O Vivendas Alvorada II ajuizou ação contra a Secretaria de Fazenda em 2006 porque o governo emitiu 171 boletos do IPTU em nome do condomínio em vez de enviar a cobrança individualmente para os moradores. O condomínio ganhou liminar que, mais tarde, foi confirmada em primeira e segunda instâncias no TJDFT. O processo seguiu para o STJ depois que o governo recorreu.

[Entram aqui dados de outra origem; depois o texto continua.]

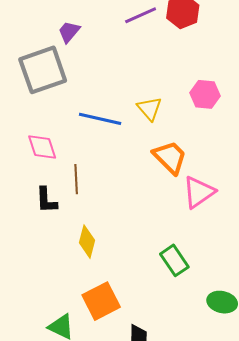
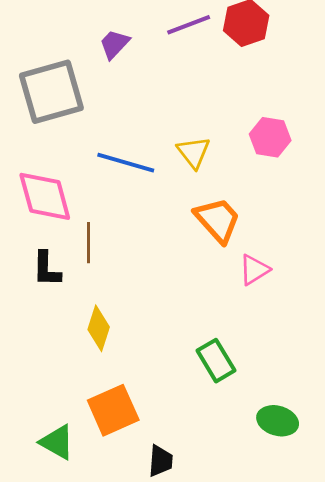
purple trapezoid: (69, 32) -> (114, 44), moved
pink diamond: (42, 147) -> (45, 196), size x1.4
pink triangle: (199, 192) -> (254, 270), size x0.7

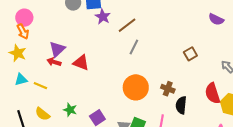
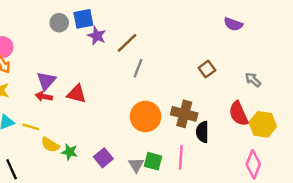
brown cross: (168, 89) -> (184, 114), size x1.5
yellow semicircle: (43, 114) -> (50, 145), moved

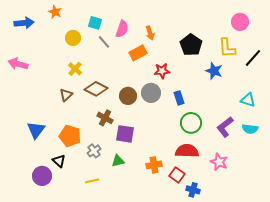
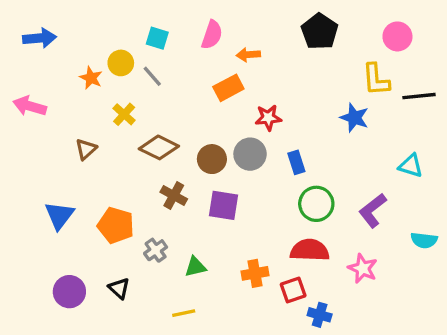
orange star: (55, 12) -> (91, 78), moved
pink semicircle: (122, 29) -> (212, 35), moved
orange arrow: (150, 33) -> (248, 55), turned 104
gray line: (104, 42) -> (152, 76), moved
black pentagon: (191, 45) -> (320, 31), moved
black line: (253, 58) -> (419, 96), turned 42
brown triangle: (66, 95) -> (86, 149), moved
cyan semicircle: (250, 129) -> (424, 240), moved
purple square: (125, 134) -> (224, 205), moved
black triangle: (59, 161) -> (119, 288), moved
red square: (177, 175) -> (293, 290), turned 35
yellow line: (92, 181) -> (184, 313), moved

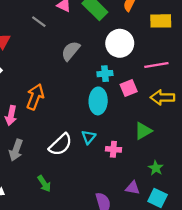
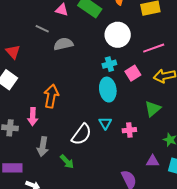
gray semicircle: (71, 51) -> (63, 44), moved, turned 48
green arrow: (44, 184) -> (67, 162), moved

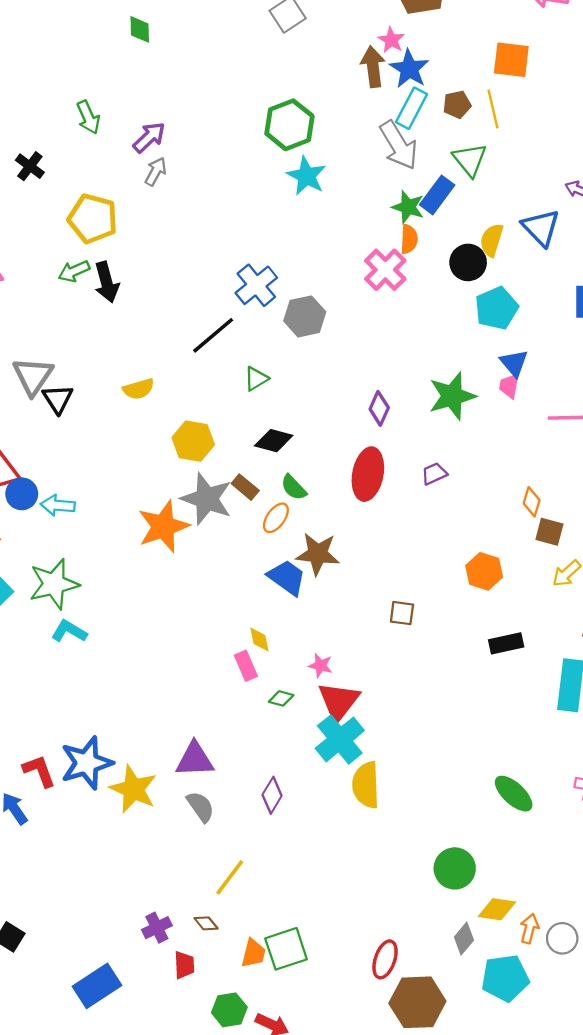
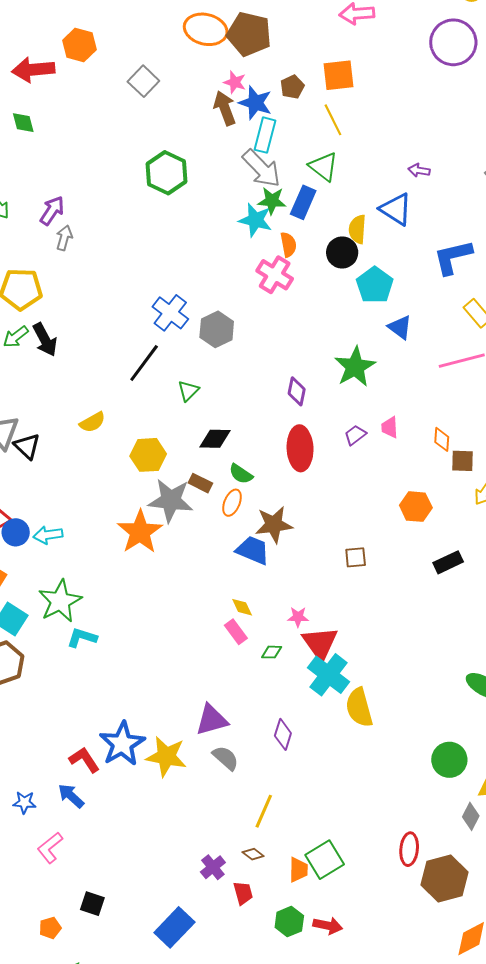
brown pentagon: (457, 105) -> (292, 87), moved
cyan star: (306, 176) -> (255, 220), moved
green star: (408, 207) -> (272, 201), moved
pink trapezoid: (509, 386) -> (390, 427), moved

Mas a Segunda Turma do tribunal, por unanimidade, não reconheceu o recurso com a alegação de que não cabe ao STJ interpretar leis locais, como a cobrança do IPTU.

 - (Paulo de Araújo/CB/D.A Press)


Os ministros reiteraram que as decisões das justiças estaduais e distrital são soberanas e, assim, entenderam que o condomínio não é responsável pelo pagamento do tributo no lugar dos moradores. Segundo especialistas, a decisão sinaliza que os outros parcelamentos que brigam contra o IPTU nos tribunais também terão vitória. Pelo menos 10 ações foram ajuizadas no DF desde 2005 (veja quadro), quando o governo começou a cobrar o imposto dos condôminos(1).

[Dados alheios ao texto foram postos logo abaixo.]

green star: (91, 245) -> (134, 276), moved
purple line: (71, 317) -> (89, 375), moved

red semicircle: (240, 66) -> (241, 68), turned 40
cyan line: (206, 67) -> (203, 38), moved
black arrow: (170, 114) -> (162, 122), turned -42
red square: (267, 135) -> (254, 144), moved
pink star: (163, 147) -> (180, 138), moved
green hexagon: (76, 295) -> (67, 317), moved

A ação do Vivendas Alvorada II é a primeira a chegar ao STJ e, até agora, outros dois processos foram julgados procedentes em primeira e segunda instâncias no TJDFT. Os demais têm decisões temporárias que suspendem a cobrança — apenas três liminares foram negadas aos condomínios. “Acredito que vamos ganhar todas na Justiça do DF e as ações vão morrer no STJ porque os ministros já reconheceram não ter competência para julgá-las”, afirmou o advogado dos condomínios, João Batista de Sousa.

O síndico do parcelamento, Cláudio Regis Manfrin, calcula que deve cerca de R$ 200 mil aos cofres públicos por parcelas de IPTU não quitadas nos últimos quatro anos. Ele conta que, ainda hoje, recebe cerca de 50 boletos em nome do condomínio, que não são pagos. “Até quero tirar uma certidão para saber se estou inscrito na dívida ativa. O governo tem que identificar quem é o proprietário de cada lote e não responsabilizar o condomínio pelo pagamento do imposto”, reivindicou. “Defendo que as pessoas devem pagar o IPTU, pois é um argumento que temos na hora de regularizar, mas não desse jeito.”

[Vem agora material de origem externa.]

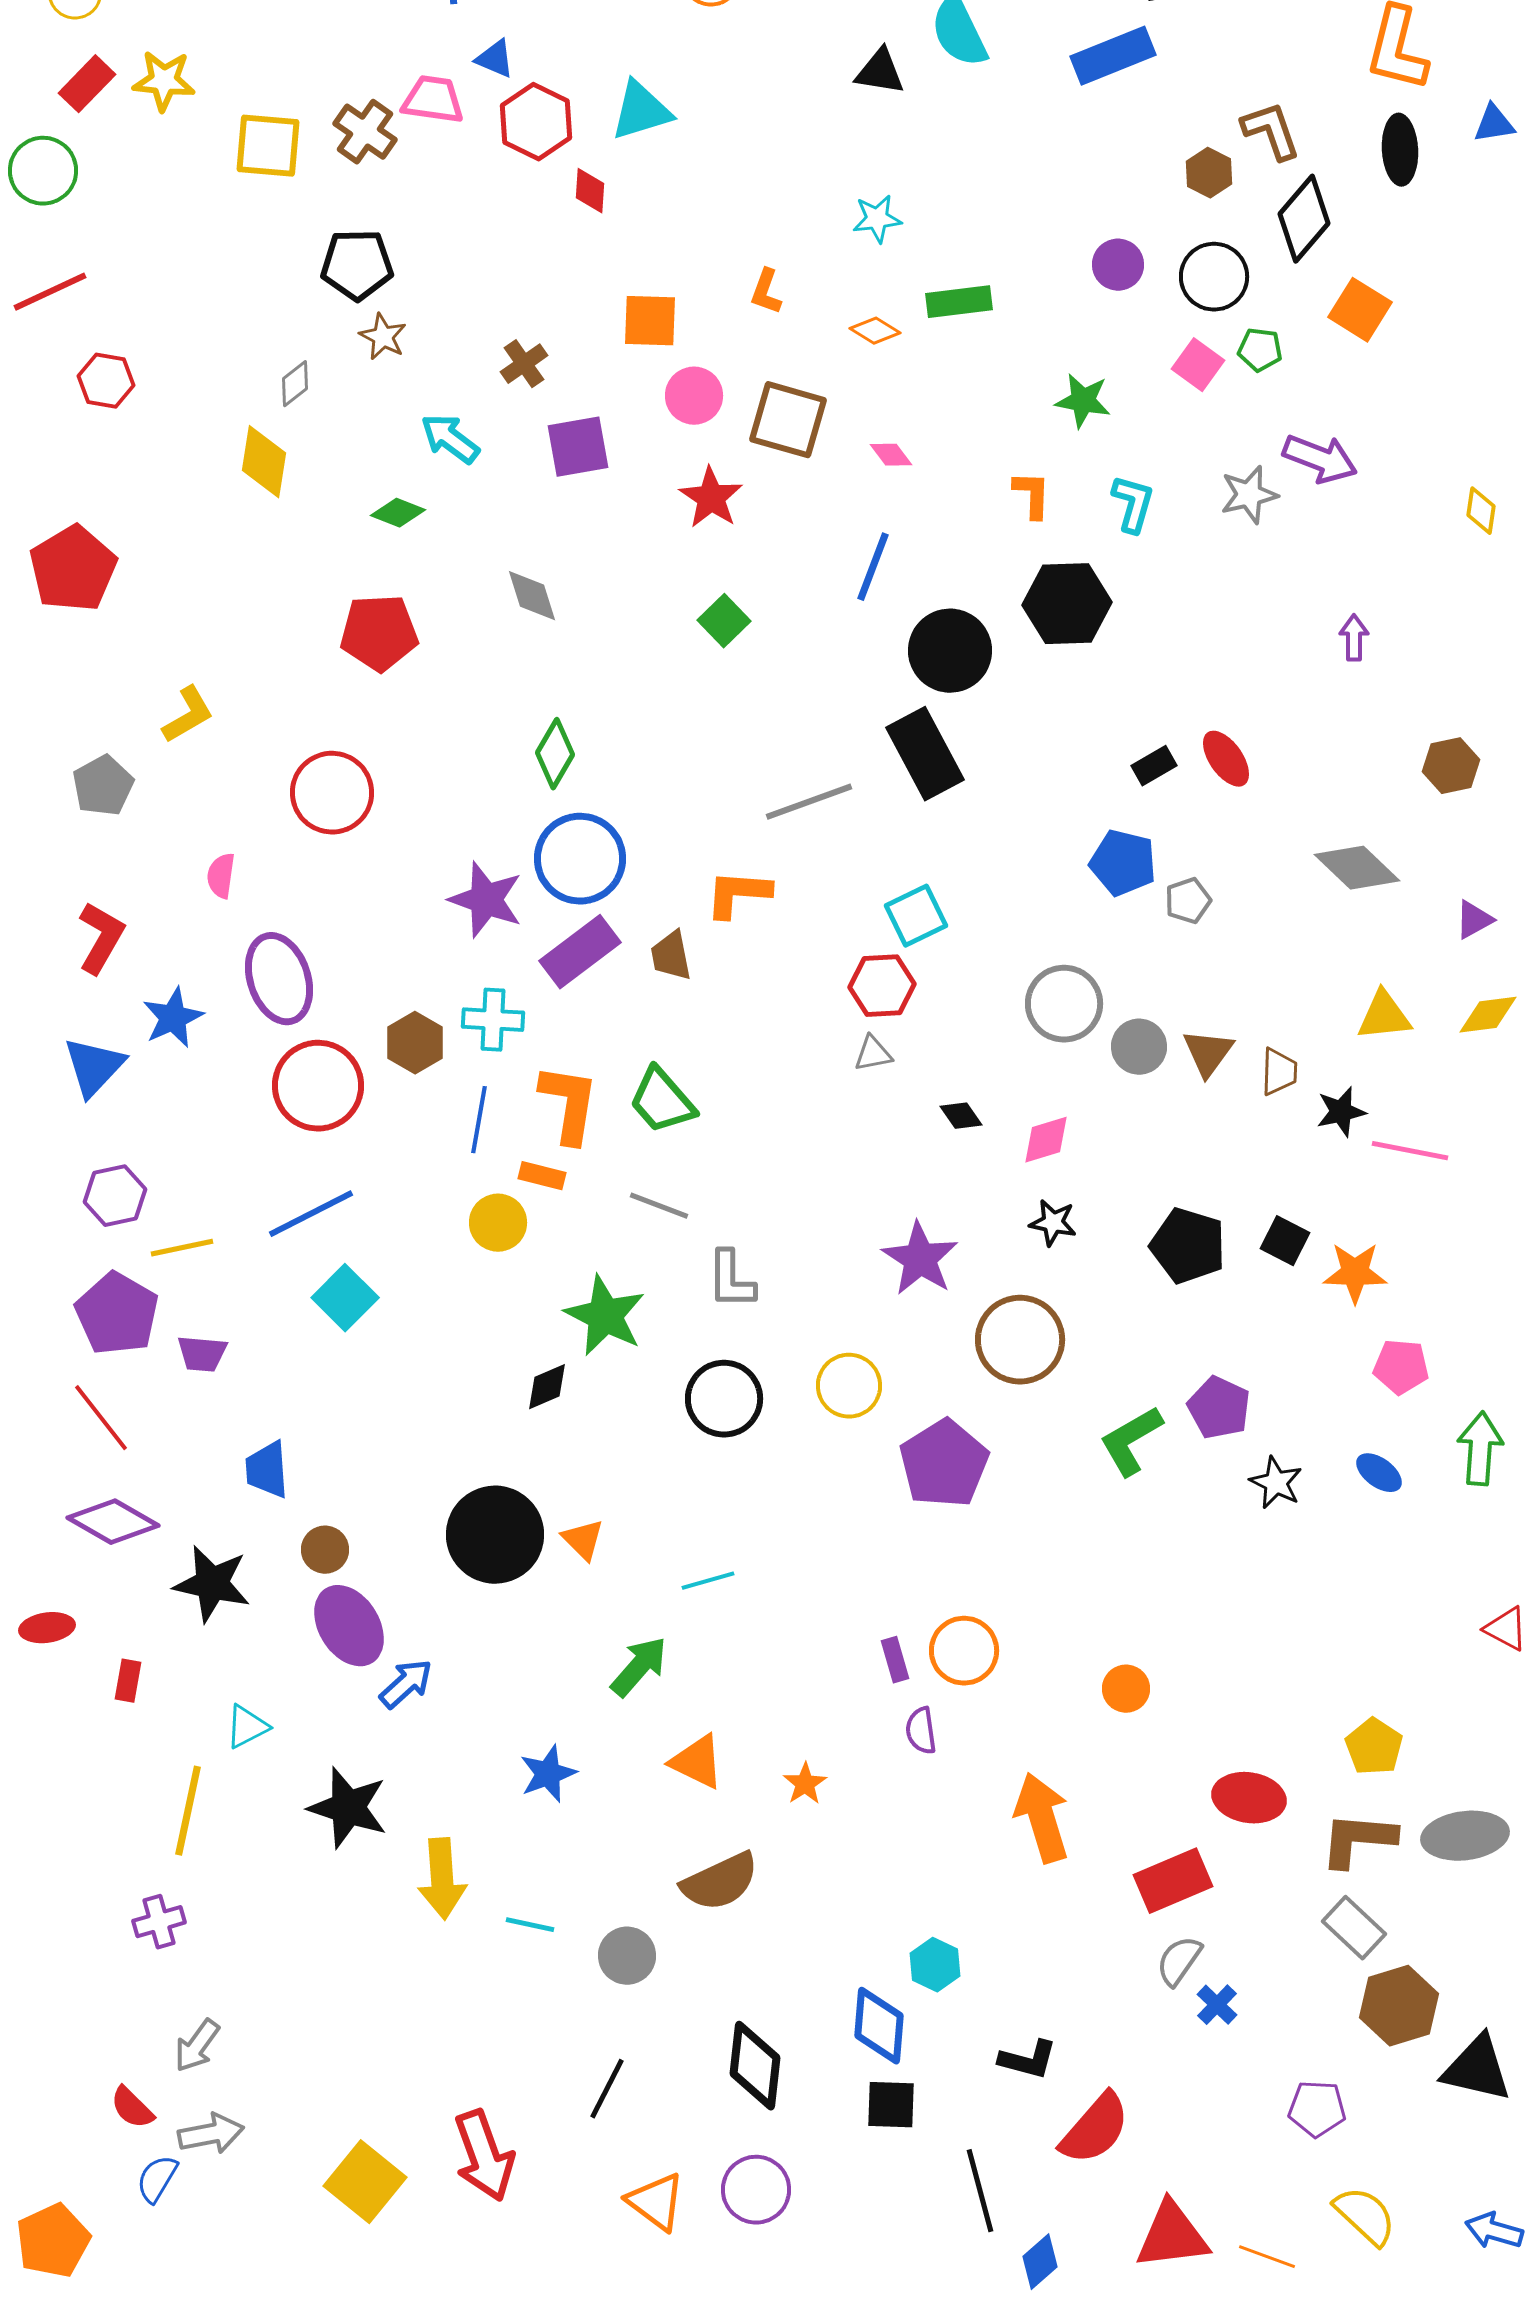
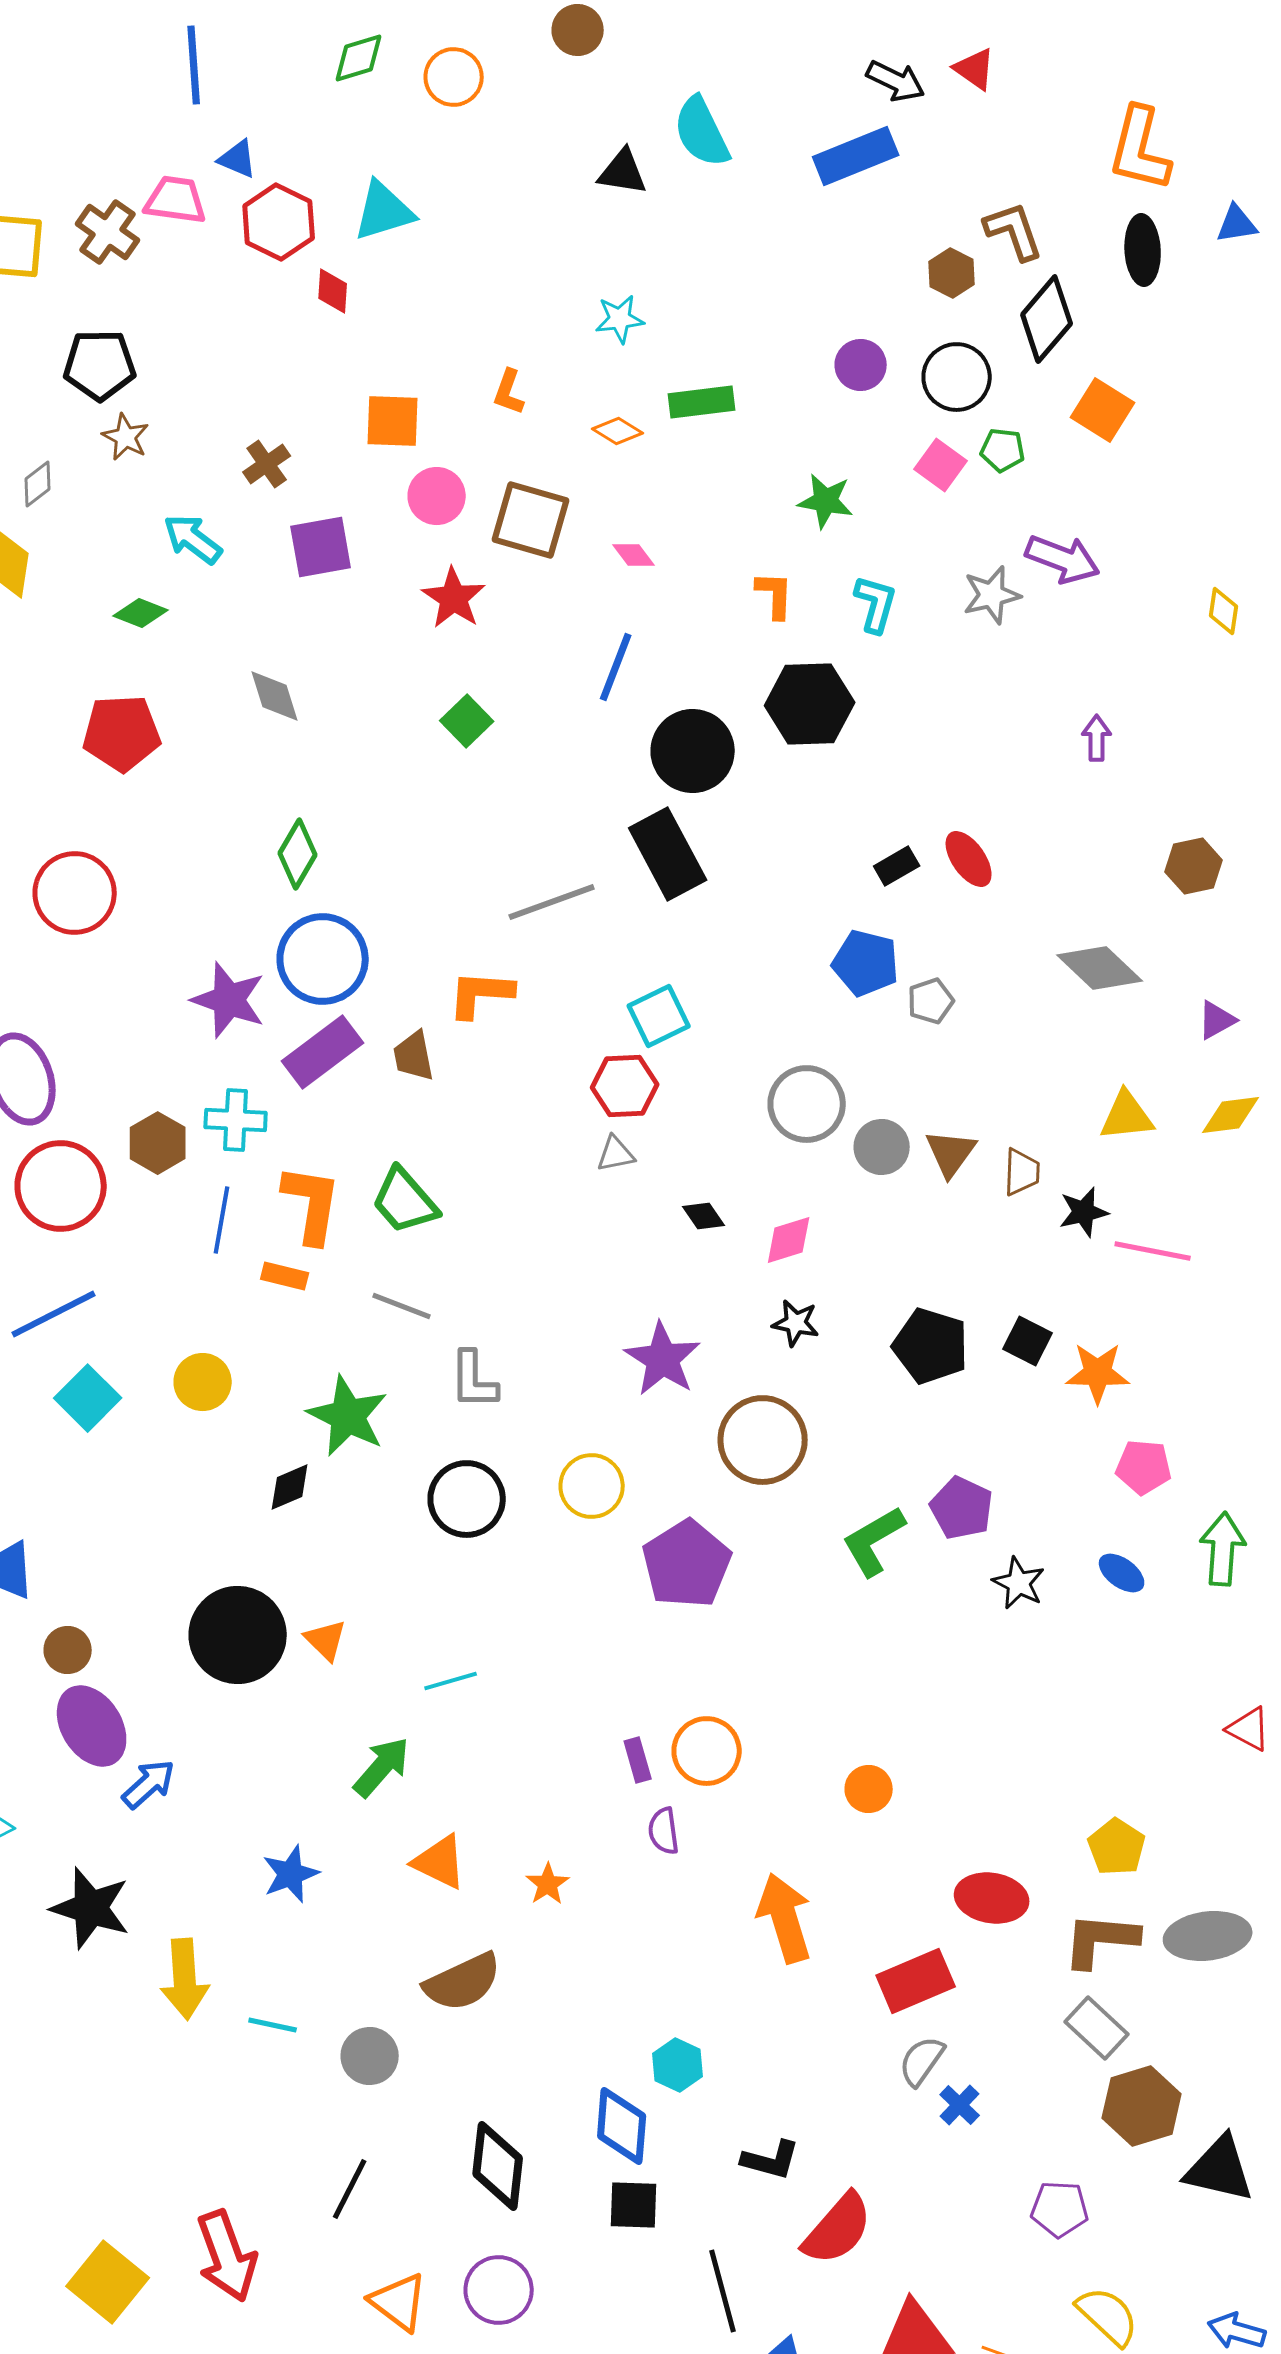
yellow circle: (498, 1223) -> (203, 1382), moved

Outro condomínio que questiona a cobrança na Justiça e obteve decisões favoráveis é o Vivendas Lago Azul, no Grande Colorado. Os moradores do parcelamento nunca pagaram o imposto ao governo e a síndica, Júnia Bittencourt, diz que, só de 2009, a dívida já chega a R$ 350 mil. “Eles nunca conseguiram identificar cada morador(2) do condomínio e, por isso, não podem cobrar o IPTU. Queremos uma decisão definitiva. Se tivermos que pagar, vamos pagar, mas da maneira certa”, disse. Segundo Júnia, o Lago Azul ainda recebe cerca de 110 boletos em nome do condomínio. A batalha na Justiça faz parte de um lento processo — a maior parte dos condôminos só quer pagar o imposto depois que o loteamento for regularizado.

Inadimplência
Ainda cabe recurso da decisão dos ministros — tanto no âmbito do STJ quanto uma apelação ao Supremo Tribunal Federal (STF). O secretário de Fazenda, Valdivino de Oliveira, foi procurado pela reportagem, mas não quis se manifestar porque disse não ter conhecimento da sentença. O diretor de arrecadação da Secretaria de Fazenda, José Luiz Magaldi, também alegou não conhecer a decisão e não quis adiantar se o governo vai cancelar os débitos. “Se a associação de moradores nos informar a relação de condôminos, passaremos a individualizar os boletos”, ressaltou.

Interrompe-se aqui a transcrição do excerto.